The show was the idea of British stage composer Andrew Lloyd Webber, who refers to Rahman as a “melodic genius.” Webber originally wanted to license songs that Rahman had already written for films, and build a show around them. But Rahman wanted the challenge of creating something in a whole new medium, and more than half of the music ended up being written especially for the new show. He also combined parts of his old melodies to create new songs with English words by Webber’s lyricist Don Black.

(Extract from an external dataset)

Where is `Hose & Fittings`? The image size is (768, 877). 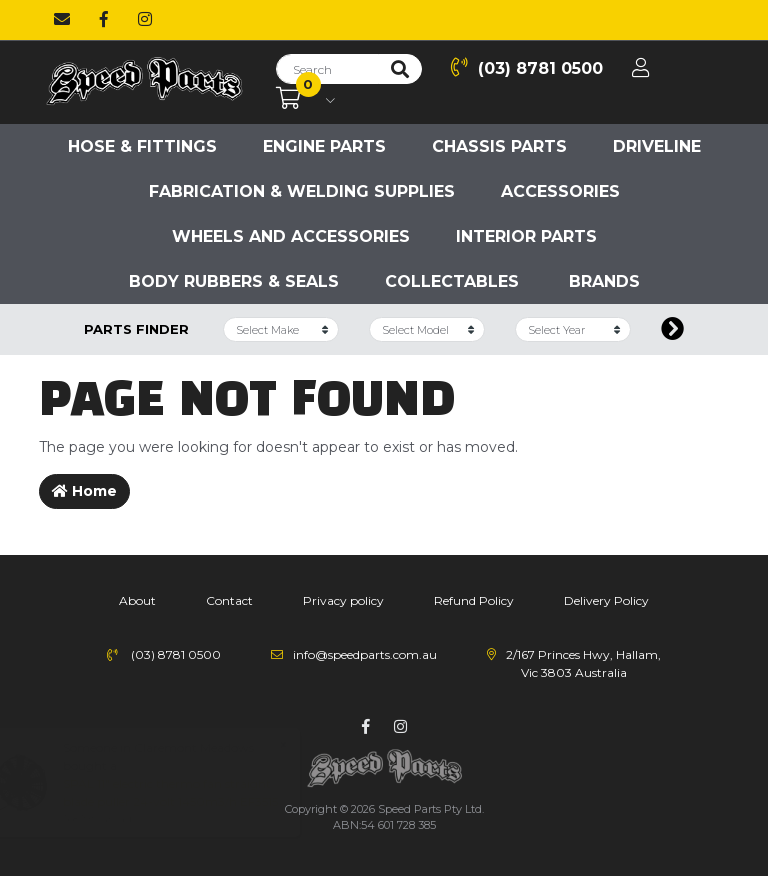
Hose & Fittings is located at coordinates (142, 146). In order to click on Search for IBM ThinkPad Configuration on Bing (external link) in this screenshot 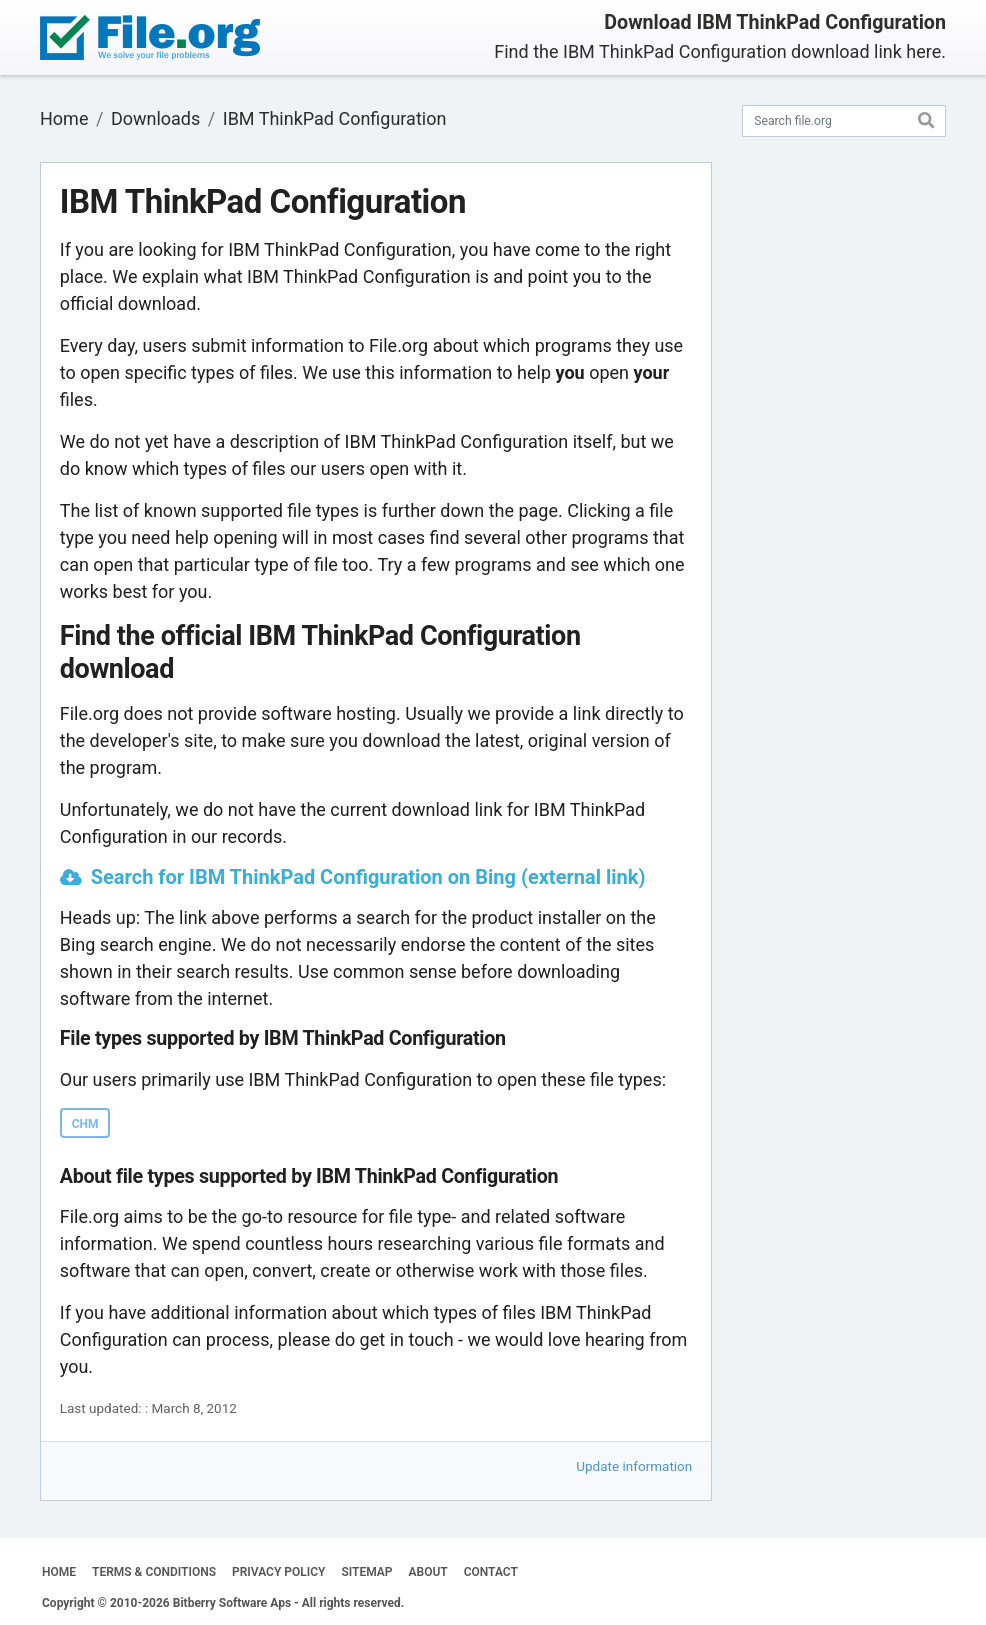, I will do `click(368, 877)`.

When I interviewed Rahman during the previews in London, he seemed tired, but remarkably patient and peaceful. I asked him how much he had learned about composing from his father. “I have memories of sitting on his lap when I was 5 and learning piano,” he said, “But shortly after that he went into the hospital and never really came out again. But he did teach me what it meant to be a human being, not just a composer. Everyone who knew him spoke of him as a hero.” I noticed that the orchestra pit contained only keyboard, bass, drums, and flute. Why was that? “It’s very hard to get a good mix with acoustic instruments,” he said, “so we sampled all sorts of instruments, both Indian and Western, especially for this score. We’ve got vocalist Murtaza from Madras in those keyboards, along with the Madras Session String Orchestra and sarod and sitar. But we hope eventually to use live cello and strings.” How about live Indian musicians, to play along with the two Indian percussionists seated on either side of the stage? “I love working with Indian musicians in the studio, where I can let them improvise, and then sample and edit so I can put the notes in exactly the right place. But you can’t mike them properly in a live situation, and you can’t expect them to read 65 bars of rests and then play exactly the notes you’ve written out for them. They’re like free birds, and you can’t cage them up that way.”

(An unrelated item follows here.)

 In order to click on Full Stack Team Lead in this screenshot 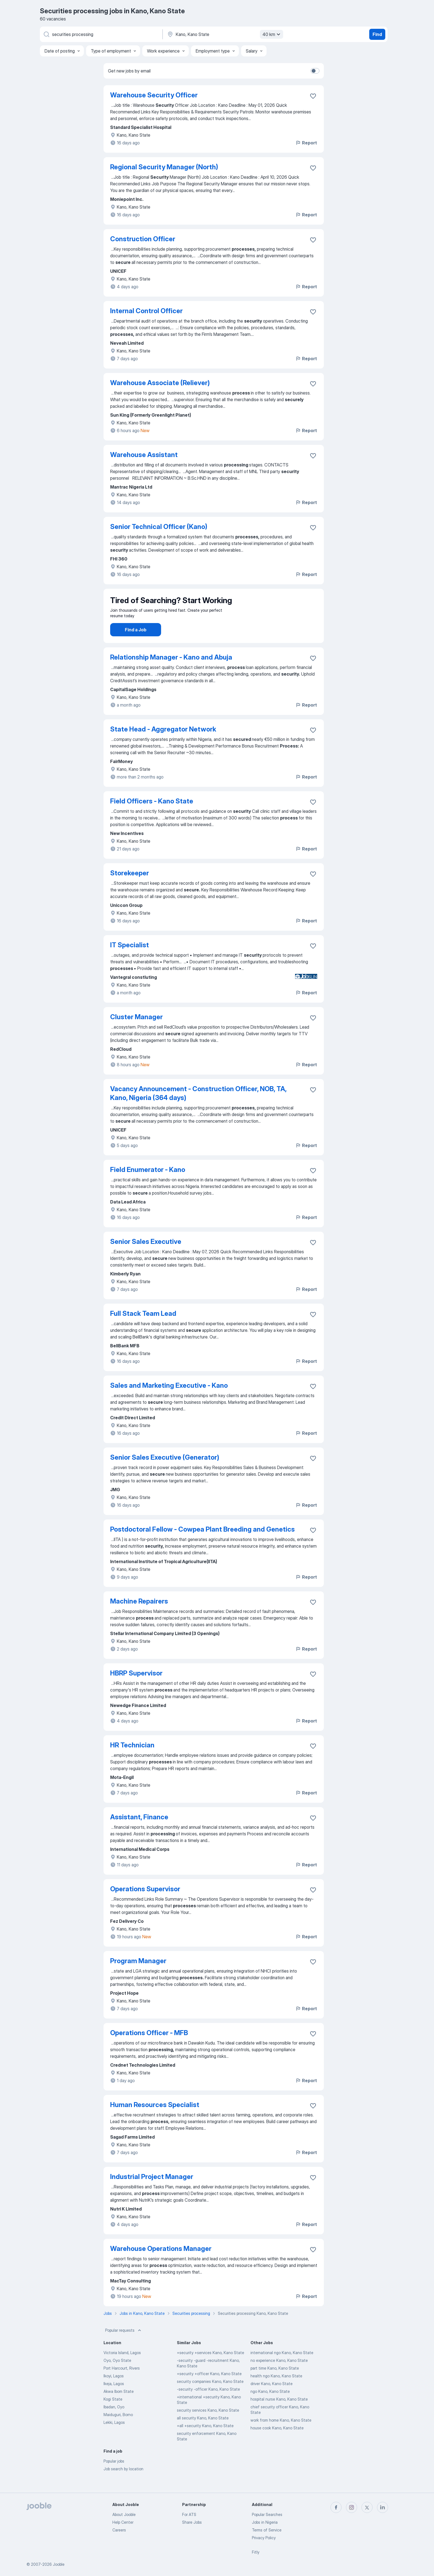, I will do `click(143, 1329)`.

Does Rahman’s music thrive when transplanted to London? After seeing the show twice, I can definitely say that it works on its own terms. Not one second of it is boring, and there are many moments which are memorable and inspired. When Rahman’s keyboards create the crazed pastiche of melodies and Mumbai street sounds for the opening number, or when the hero sings while his friends mime an imaginary film studio with bamboo rods and a broken sewing machine, you know this show has captured both sides of the Bollywood dream. We see not only what these films are like, but also how much they mean to people who pay to see them even when they have no money for food.

As is usually the case with Lloyd Webber musicals, half the critics love it, half hate it, and the public is lining up for blocks to get in. Rahman is already getting offers to do scores for Hollywood films, and he seems well on the way to international stardom. But I cannot hope that the next step for him will be a return to—dare I say it—authentic Bollywood music. Does it make any sense at all to speak of purity when referring to commercialized filmi pop? Well, yes, according to my 10-year-old blond niece, who has now lost interest in the Spice Girls. She discovered Bollywood movies when she was living in Oxford, and now repeatedly plays the video-tapes so she can learn the dance steps and the Hindi words. In England, you can rent Bollywood movies at Blockbuster. And her reaction to Bombay Dreams was that the music was not Indian enough. I had to agree with her; without the rich palette of Indian acoustic sounds, or the distinctive Indian vocals, the score sometimes sounded like lamb curry without the curry. Rahman has shown that he can make Western music accessible to Indians. If he realizes that now he needs to lean in the other direction to maintain balance, he will almost certainly be equally successful in making Indian music accessible to Westerners.


Teed Rockwell has studied Indian classical music with Ali Akbar Khan and other great Indian musicians. He is the first person to play Hindustani music on the Touchstyle Fretboard.